My thought is for the first several years of elementary education he will simply devour life, then we can focus on the "facts" later. Example, he built a dog house using his hand tools. When we sit down and "do" measurements, he will already know first hand the inches, feet, etc. He is also measuring and recording his tallest corn stalk each morning.

We also have a issue with interest. He can decide at 9:00 pm he MUST learn multiplication and he is off on a major journey.


----------



## BlueberryChick

I've homeschooled for 15 years, in four different houses. In the first, we did school in the den. The house had a separate living room, so the den could be mainly for school.

The second house was really small, so school was at the table which was part of a combination dining/family room/kitchen. We kept books and other supplies on a shelf nearby.

In the third house, I had a room over the detached garage that was totally dedicated to school.
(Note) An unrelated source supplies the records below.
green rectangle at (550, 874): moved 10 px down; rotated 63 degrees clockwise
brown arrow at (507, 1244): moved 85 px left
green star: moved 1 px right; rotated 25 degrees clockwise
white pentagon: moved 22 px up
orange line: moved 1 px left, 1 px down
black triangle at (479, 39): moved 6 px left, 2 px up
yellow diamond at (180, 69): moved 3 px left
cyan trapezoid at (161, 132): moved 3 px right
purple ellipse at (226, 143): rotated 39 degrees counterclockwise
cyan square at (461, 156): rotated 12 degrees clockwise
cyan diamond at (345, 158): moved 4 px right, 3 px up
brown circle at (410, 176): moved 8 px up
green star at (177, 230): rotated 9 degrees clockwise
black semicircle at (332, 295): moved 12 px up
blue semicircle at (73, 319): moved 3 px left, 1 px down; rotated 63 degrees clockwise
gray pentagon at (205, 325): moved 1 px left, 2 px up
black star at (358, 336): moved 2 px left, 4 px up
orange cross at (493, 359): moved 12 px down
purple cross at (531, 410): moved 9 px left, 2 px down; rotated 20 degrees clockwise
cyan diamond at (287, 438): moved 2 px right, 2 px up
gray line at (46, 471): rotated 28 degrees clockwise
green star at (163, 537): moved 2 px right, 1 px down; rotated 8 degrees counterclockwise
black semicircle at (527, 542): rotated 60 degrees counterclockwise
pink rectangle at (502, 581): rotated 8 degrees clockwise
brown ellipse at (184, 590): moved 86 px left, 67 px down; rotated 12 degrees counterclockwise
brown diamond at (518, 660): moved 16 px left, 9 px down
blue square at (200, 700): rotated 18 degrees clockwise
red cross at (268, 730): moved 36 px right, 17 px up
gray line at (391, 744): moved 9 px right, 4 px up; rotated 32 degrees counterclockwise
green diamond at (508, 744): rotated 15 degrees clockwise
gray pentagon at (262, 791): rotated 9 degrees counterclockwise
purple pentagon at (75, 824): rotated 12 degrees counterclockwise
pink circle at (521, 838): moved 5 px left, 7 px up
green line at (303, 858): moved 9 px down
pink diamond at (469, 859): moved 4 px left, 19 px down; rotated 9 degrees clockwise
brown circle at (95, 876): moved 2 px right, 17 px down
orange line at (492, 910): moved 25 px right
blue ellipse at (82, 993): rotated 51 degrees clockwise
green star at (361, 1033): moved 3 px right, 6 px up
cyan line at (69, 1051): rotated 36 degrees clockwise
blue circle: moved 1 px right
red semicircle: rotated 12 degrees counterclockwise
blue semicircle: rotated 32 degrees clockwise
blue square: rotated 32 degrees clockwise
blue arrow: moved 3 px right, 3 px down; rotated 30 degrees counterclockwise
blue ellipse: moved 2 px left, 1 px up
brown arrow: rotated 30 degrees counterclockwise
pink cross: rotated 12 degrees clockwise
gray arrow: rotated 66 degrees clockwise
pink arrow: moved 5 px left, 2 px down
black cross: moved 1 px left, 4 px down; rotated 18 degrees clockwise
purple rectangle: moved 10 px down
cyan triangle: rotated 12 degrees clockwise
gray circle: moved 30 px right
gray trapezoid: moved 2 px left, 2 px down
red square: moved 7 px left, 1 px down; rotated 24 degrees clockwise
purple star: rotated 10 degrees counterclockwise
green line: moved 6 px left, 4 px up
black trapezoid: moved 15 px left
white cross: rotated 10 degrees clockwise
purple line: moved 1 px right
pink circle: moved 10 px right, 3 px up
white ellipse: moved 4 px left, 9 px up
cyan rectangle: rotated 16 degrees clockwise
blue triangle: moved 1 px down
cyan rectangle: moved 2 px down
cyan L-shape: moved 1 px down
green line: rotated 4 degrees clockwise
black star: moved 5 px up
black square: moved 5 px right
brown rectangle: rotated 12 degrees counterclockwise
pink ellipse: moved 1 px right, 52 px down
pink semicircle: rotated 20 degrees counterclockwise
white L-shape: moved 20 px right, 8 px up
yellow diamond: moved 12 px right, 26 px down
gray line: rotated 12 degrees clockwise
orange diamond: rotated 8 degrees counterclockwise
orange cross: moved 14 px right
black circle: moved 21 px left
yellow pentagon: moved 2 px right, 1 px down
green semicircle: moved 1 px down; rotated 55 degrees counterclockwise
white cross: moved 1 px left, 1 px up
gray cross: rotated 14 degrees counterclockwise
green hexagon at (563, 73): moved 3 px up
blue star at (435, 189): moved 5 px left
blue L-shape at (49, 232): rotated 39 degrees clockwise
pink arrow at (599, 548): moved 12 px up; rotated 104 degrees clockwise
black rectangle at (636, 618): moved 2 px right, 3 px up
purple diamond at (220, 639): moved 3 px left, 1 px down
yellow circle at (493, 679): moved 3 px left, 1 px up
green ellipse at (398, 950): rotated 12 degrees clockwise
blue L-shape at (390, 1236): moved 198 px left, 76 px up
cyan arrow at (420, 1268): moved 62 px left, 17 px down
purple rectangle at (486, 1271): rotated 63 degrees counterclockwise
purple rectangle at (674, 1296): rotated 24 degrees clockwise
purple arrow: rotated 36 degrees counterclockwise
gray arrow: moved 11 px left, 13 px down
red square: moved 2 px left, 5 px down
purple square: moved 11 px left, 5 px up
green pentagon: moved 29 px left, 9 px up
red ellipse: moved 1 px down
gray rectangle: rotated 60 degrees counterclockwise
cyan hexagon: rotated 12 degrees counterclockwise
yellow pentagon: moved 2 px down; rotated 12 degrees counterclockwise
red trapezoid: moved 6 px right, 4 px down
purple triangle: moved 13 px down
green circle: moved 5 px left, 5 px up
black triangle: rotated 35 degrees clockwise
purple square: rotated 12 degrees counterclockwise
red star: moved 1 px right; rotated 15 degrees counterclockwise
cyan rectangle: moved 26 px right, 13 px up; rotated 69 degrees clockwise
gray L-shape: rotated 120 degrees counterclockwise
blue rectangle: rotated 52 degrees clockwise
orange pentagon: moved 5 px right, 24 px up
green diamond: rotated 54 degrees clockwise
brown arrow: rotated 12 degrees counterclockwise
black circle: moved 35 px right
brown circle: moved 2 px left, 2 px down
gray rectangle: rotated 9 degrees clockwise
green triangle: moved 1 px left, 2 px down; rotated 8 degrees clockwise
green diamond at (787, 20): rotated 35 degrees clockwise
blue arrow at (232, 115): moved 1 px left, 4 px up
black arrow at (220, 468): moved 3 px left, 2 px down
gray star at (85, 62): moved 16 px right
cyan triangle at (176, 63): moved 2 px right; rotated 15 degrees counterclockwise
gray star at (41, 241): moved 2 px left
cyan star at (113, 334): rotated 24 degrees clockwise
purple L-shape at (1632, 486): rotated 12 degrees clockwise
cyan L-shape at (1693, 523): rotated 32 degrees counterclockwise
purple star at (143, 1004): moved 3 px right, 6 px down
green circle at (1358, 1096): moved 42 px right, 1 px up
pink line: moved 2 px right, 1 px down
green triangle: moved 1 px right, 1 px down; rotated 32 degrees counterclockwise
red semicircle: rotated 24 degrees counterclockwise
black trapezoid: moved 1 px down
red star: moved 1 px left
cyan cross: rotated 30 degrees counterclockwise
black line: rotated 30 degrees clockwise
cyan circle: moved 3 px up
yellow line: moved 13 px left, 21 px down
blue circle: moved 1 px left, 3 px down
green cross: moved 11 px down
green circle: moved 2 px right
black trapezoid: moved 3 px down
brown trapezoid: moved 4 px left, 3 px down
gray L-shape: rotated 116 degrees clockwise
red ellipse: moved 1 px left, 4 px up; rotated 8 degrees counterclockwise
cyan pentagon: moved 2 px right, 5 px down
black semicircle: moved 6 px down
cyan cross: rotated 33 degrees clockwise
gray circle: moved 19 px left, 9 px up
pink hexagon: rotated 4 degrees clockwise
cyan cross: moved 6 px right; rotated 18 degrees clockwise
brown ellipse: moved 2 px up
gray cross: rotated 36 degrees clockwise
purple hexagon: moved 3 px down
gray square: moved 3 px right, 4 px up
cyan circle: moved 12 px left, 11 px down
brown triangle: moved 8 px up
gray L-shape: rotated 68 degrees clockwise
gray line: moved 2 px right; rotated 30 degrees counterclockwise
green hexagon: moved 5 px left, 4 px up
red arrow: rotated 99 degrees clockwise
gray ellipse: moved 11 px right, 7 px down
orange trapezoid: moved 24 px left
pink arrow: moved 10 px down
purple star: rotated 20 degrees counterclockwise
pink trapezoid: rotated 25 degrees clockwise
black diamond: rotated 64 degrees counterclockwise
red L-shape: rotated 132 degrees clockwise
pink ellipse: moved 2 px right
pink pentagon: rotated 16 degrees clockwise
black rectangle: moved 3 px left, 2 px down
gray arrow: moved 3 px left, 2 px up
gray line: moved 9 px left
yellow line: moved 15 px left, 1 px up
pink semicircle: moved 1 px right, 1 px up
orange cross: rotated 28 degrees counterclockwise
It was a great space and it was nice to have school separate from the rest of the house. However, it was also cut off from the house so we had to go back to the house any time we needed a bathroom break, little ones needed a nap, etc.

Where we are now, we started in a corner of the family room. Now that the upstairs is finished, the schoolroom shares space with my sewing room. It gets crowded when my sewing business is busy, but it allows me to work while the children are doing schoolwork.

Best of luck in figuring out what works for you!


----------



## KyMama

This past year I tried to let my 14 yr old decide and he wanted to do work in his room, in the basement. We then spent a lot of time arguing because he wasn't doing his work without supervision. This year I think we will be back at the dining room table. When we moved his bedroom to the basement I got my office back upstairs and I've thought about using it, but I haven't decided yet. My youngest will start school this year so I need to think of the noise level from a 5 yr old too. I don't think they will be able to work next to each other without talking and playing. So most likely the 14 yr old at the table and the 5 yr old in the living room at his folding table. But y'all know how it is, it changes everyday depending on everyone's mood.


----------



## scwit

I know this is an old thread but really enjoyed reading about other's school rooms. We basically turned what was our living room into the dining/school room. We moved the living room to the dining room area. We had owned a huge pedestal table that took up way too much room for our little house. We managed to sell that about a year ago- so we have changed up how we're organized several times since then. But is so much better to have the floor space. I have an antique buffet-that holds quite a bit of kitchen/cooking items/linens(which I am about to empty and store elsewhere-linens), we have alot of items under -in plastic storage containers. (Things like craft items) books and items we use a lot of are on top of the buffet. We also have an area to plug in electronics, kindles, laptops, etc...The computer desk and a nice size bookcase are also right at our fingertips. My favorite piece is a convertible table that is hinged in the middle, so it can be opened up for extra work space. The kids sit on over stuffed ottomans and the woodstove is right there too - so we are cozy!


----------



## gibbsgirl

We've schooled for years in many different houses. It's been different in different places for setup.

Currently, schoolwork gets done anywhere chosen from day to day.

But....school things have places they belong. Each kid has a box in the basement for things they've finished and keep. Storage shelves in the basement house things not being used this year.

Our library of books in use is in bookshelves in an upstairs closet and hall shelves downstairs. Those are general family library books.

Assigned materials and supplies live in a closet in the back den. They come out in the morning and get put back as they're finished.

Backpacks that hold co-op stuff are kept in the office in between coop days.

Staying in one place to do work day after day is taxing to us. But, having school things out everywhere when not in use us also taxing.

I think everyone has to do what works for them depending on the number and ages of kids, and depending on the house. And, you gotta give yourself permission to change it up when something is off. For us, sometimes we keep our setup for years and sometimes it's been changed multiple times in one year.


----------